Thought‒of some form or other‒is required for sight to be in any way useful, or even actual, to any organism.  A closed-circuit TV camera and monitor do nothing but send signals, and cannot interpret or act upon the information.  If no one, or no program, or no other mechanism is being influenced by the information in any sensible way that affects its outcome, it might as well be a camera pointed at the surface of an uninhabited planet and sending those signals to a screen on some other uninhabited planet.

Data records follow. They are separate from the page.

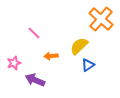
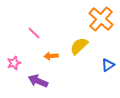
blue triangle: moved 20 px right
purple arrow: moved 3 px right, 1 px down
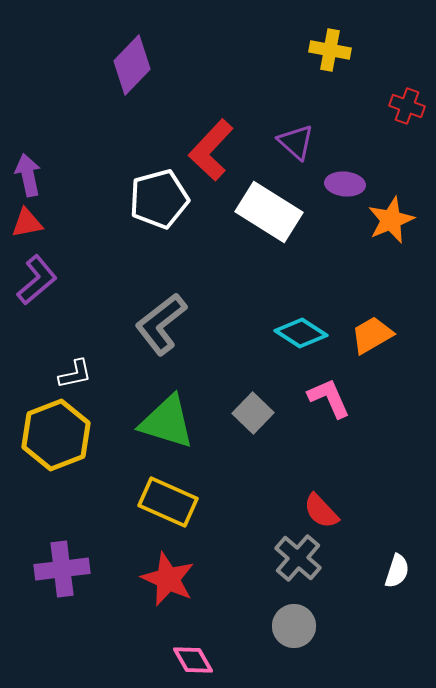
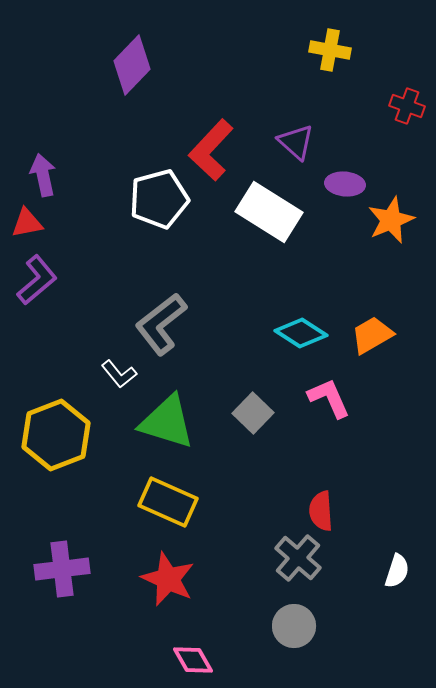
purple arrow: moved 15 px right
white L-shape: moved 44 px right; rotated 63 degrees clockwise
red semicircle: rotated 39 degrees clockwise
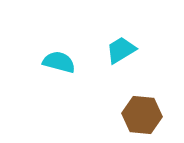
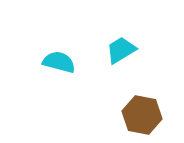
brown hexagon: rotated 6 degrees clockwise
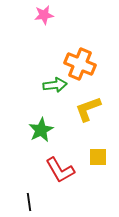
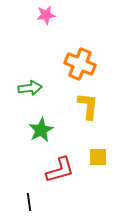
pink star: moved 2 px right
green arrow: moved 25 px left, 3 px down
yellow L-shape: moved 3 px up; rotated 116 degrees clockwise
red L-shape: rotated 76 degrees counterclockwise
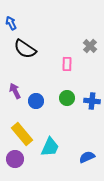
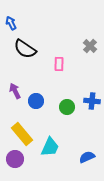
pink rectangle: moved 8 px left
green circle: moved 9 px down
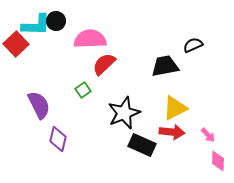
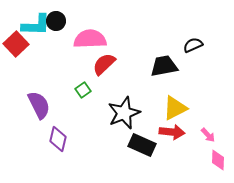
black trapezoid: moved 1 px left
pink diamond: moved 1 px up
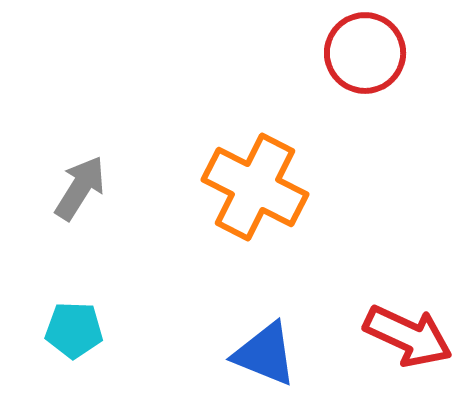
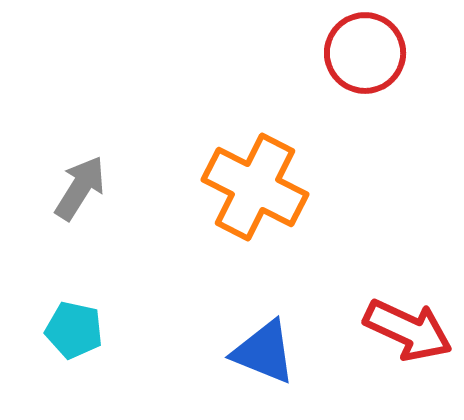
cyan pentagon: rotated 10 degrees clockwise
red arrow: moved 6 px up
blue triangle: moved 1 px left, 2 px up
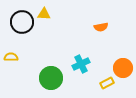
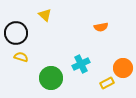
yellow triangle: moved 1 px right, 1 px down; rotated 40 degrees clockwise
black circle: moved 6 px left, 11 px down
yellow semicircle: moved 10 px right; rotated 16 degrees clockwise
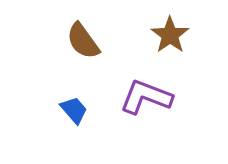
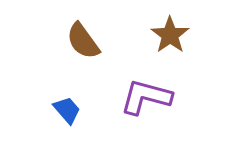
purple L-shape: rotated 6 degrees counterclockwise
blue trapezoid: moved 7 px left
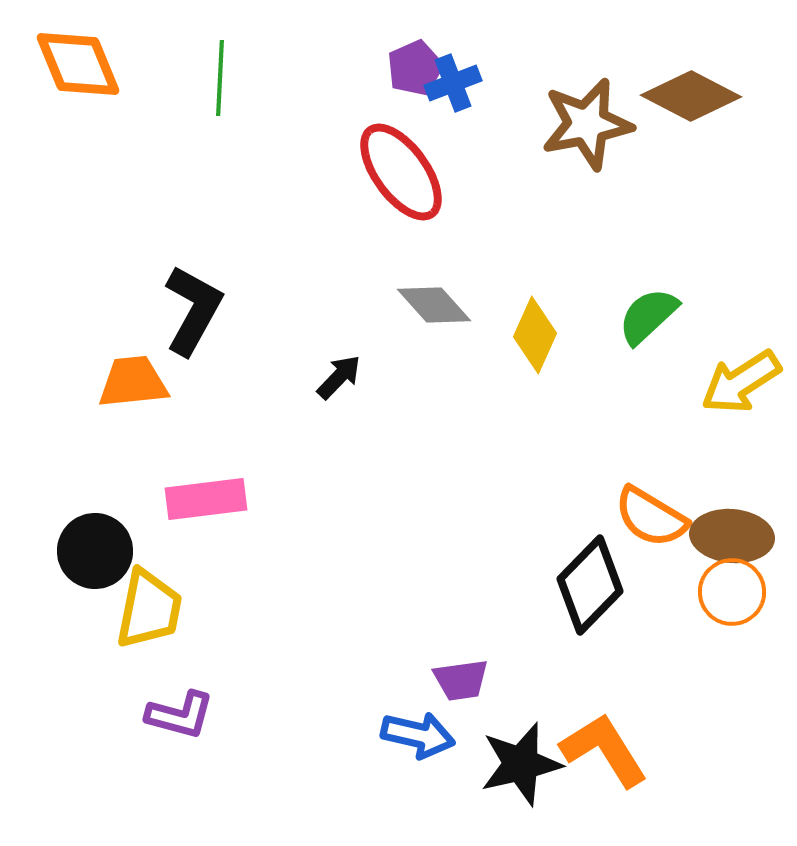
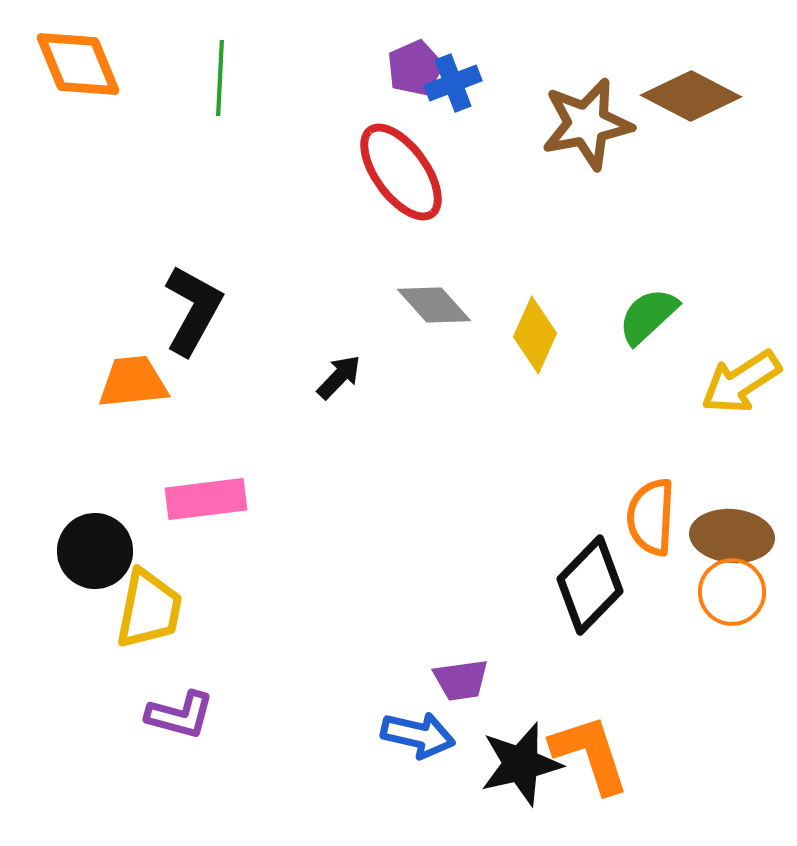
orange semicircle: rotated 62 degrees clockwise
orange L-shape: moved 14 px left, 4 px down; rotated 14 degrees clockwise
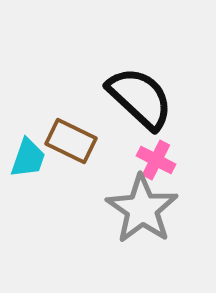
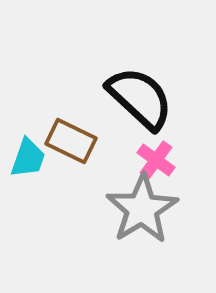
pink cross: rotated 9 degrees clockwise
gray star: rotated 6 degrees clockwise
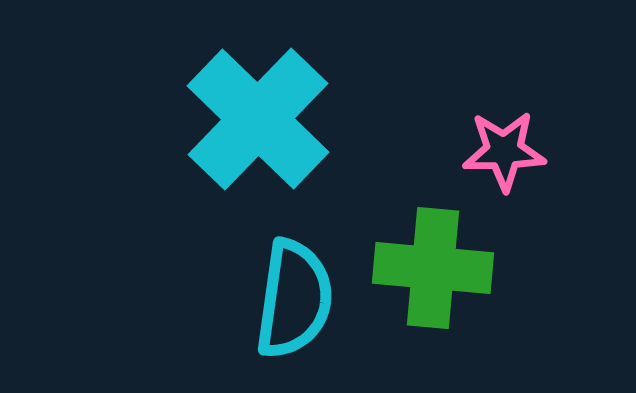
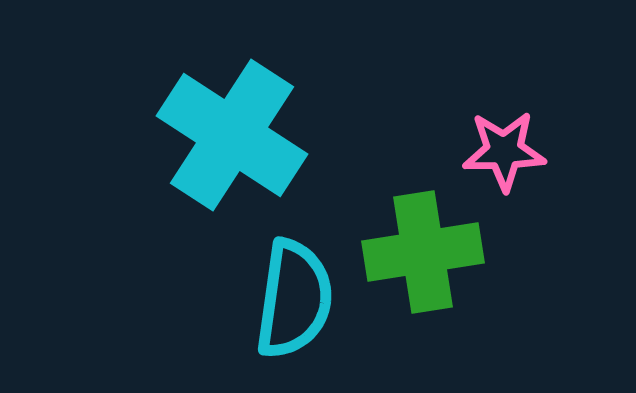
cyan cross: moved 26 px left, 16 px down; rotated 11 degrees counterclockwise
green cross: moved 10 px left, 16 px up; rotated 14 degrees counterclockwise
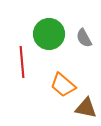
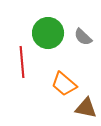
green circle: moved 1 px left, 1 px up
gray semicircle: moved 1 px left, 1 px up; rotated 18 degrees counterclockwise
orange trapezoid: moved 1 px right, 1 px up
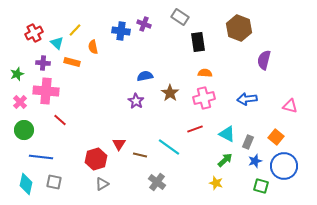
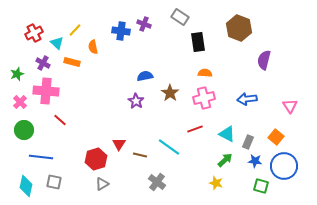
purple cross at (43, 63): rotated 24 degrees clockwise
pink triangle at (290, 106): rotated 42 degrees clockwise
blue star at (255, 161): rotated 24 degrees clockwise
cyan diamond at (26, 184): moved 2 px down
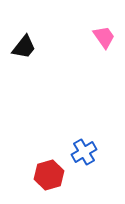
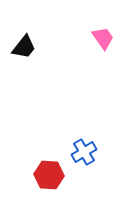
pink trapezoid: moved 1 px left, 1 px down
red hexagon: rotated 20 degrees clockwise
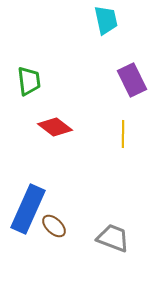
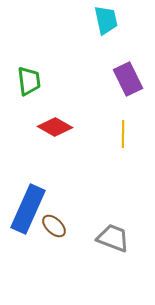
purple rectangle: moved 4 px left, 1 px up
red diamond: rotated 8 degrees counterclockwise
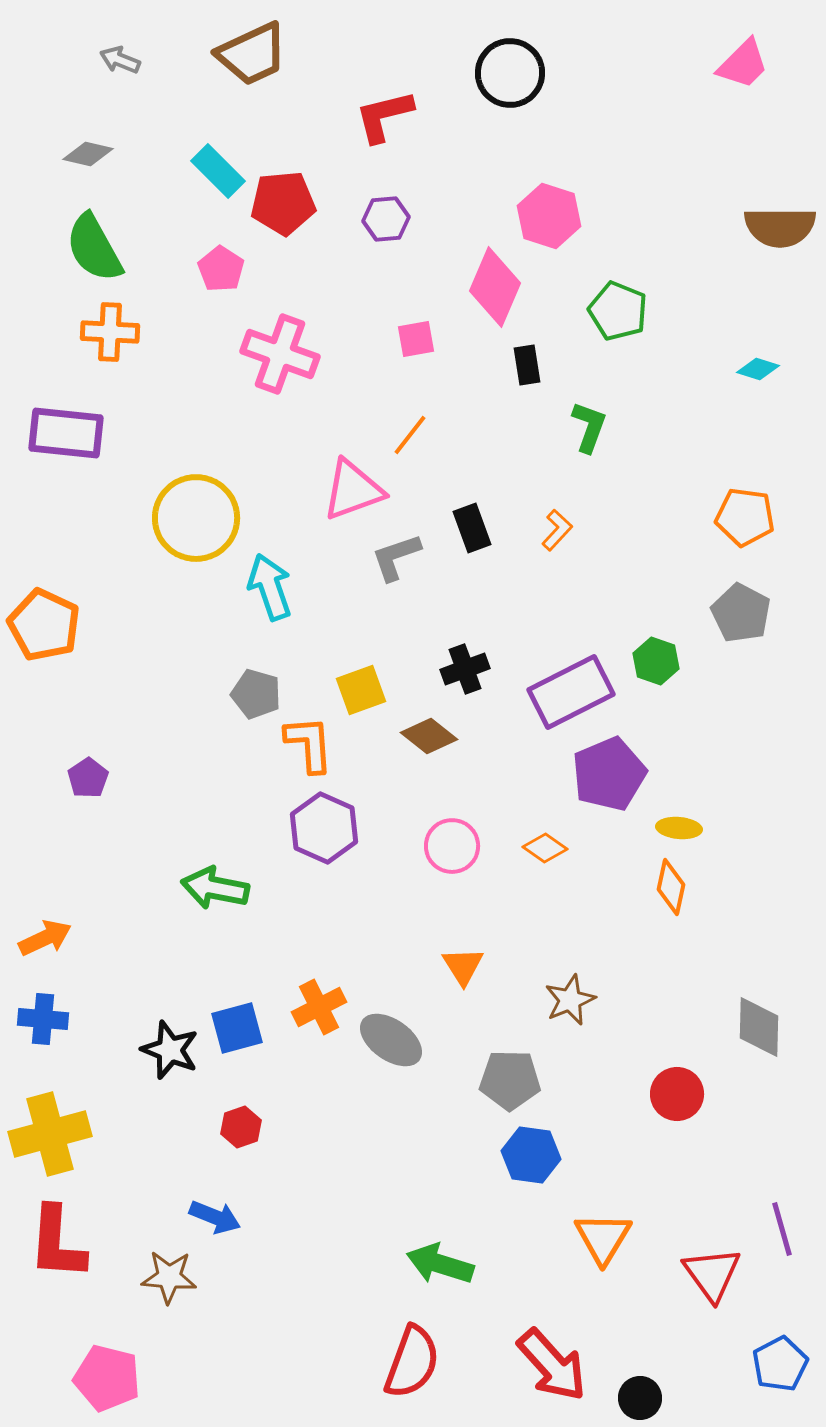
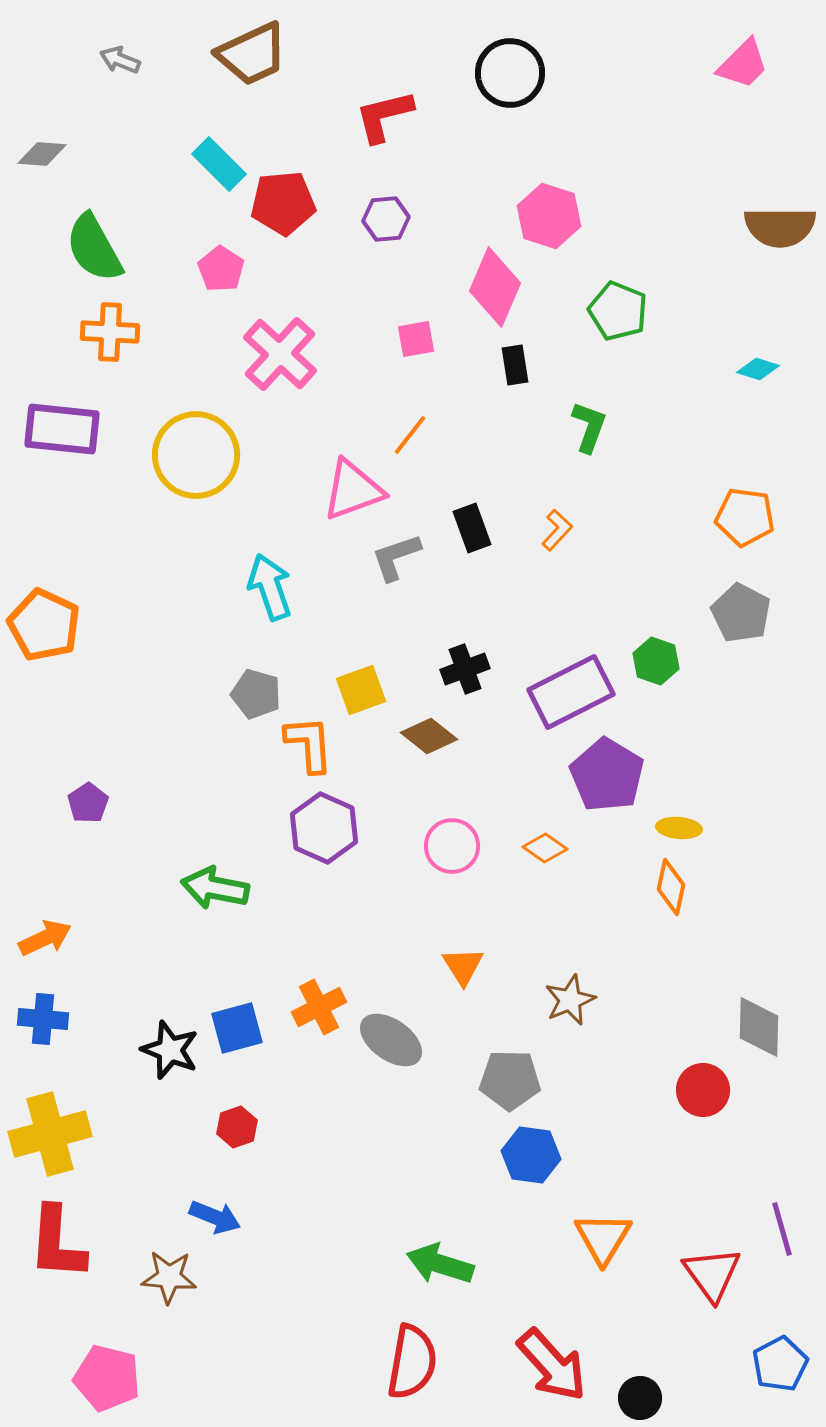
gray diamond at (88, 154): moved 46 px left; rotated 9 degrees counterclockwise
cyan rectangle at (218, 171): moved 1 px right, 7 px up
pink cross at (280, 354): rotated 22 degrees clockwise
black rectangle at (527, 365): moved 12 px left
purple rectangle at (66, 433): moved 4 px left, 4 px up
yellow circle at (196, 518): moved 63 px up
purple pentagon at (609, 774): moved 2 px left, 1 px down; rotated 18 degrees counterclockwise
purple pentagon at (88, 778): moved 25 px down
red circle at (677, 1094): moved 26 px right, 4 px up
red hexagon at (241, 1127): moved 4 px left
red semicircle at (412, 1362): rotated 10 degrees counterclockwise
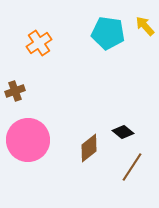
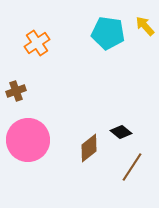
orange cross: moved 2 px left
brown cross: moved 1 px right
black diamond: moved 2 px left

Again‒or still‒I don’t know what, if any, point I’m trying to make.  Probably nothing worth delving into too deeply, so I won’t bother with it much more, I think.  Instead, I’ll switch topics.

In the past, I’ve asked about whether people would want to have me write more of Outlaw’s Mind or The Dark Fairy and the Desperado.  One particularly astute reader pointed out that it was impossible to make any reasonable judgment without having the opportunity to read any of the latter story.  So, I think I’ll post that story here, all in one go, if I can fit it.

Don’t worry, I’ll insert one of those “continue reading” clickable thingies after the first few paragraphs.  Otherwise, it would be a ridiculously long blog post to get past if one wanted to scroll down to the previous one.

This doesn’t mean I promise to write more of it or of Outlaw’s Mind, or to write Changeling in a Shadow World, for that matter.  I haven’t yet figured out even how to check the results of my poll, and I’m pretty sure that it can’t be all that difficult, so don’t expect much.

Hell, I don’t even promise to keep writing this blog.  I’m getting tired of it, as I’m getting tired of pretty much everything, and particularly of myself.  There’s very little to be gained by pursuing anything at all.  But, perhaps, by posting DFandD, I’ll at least create the pseudo-closure of having all of my fiction to date be out there somewhere to read.  In case anyone wants to read it.

So, either I’ll post that later today, or I’ll just use it as my post for tomorrow.  I guess you’ll find out, if you care to look.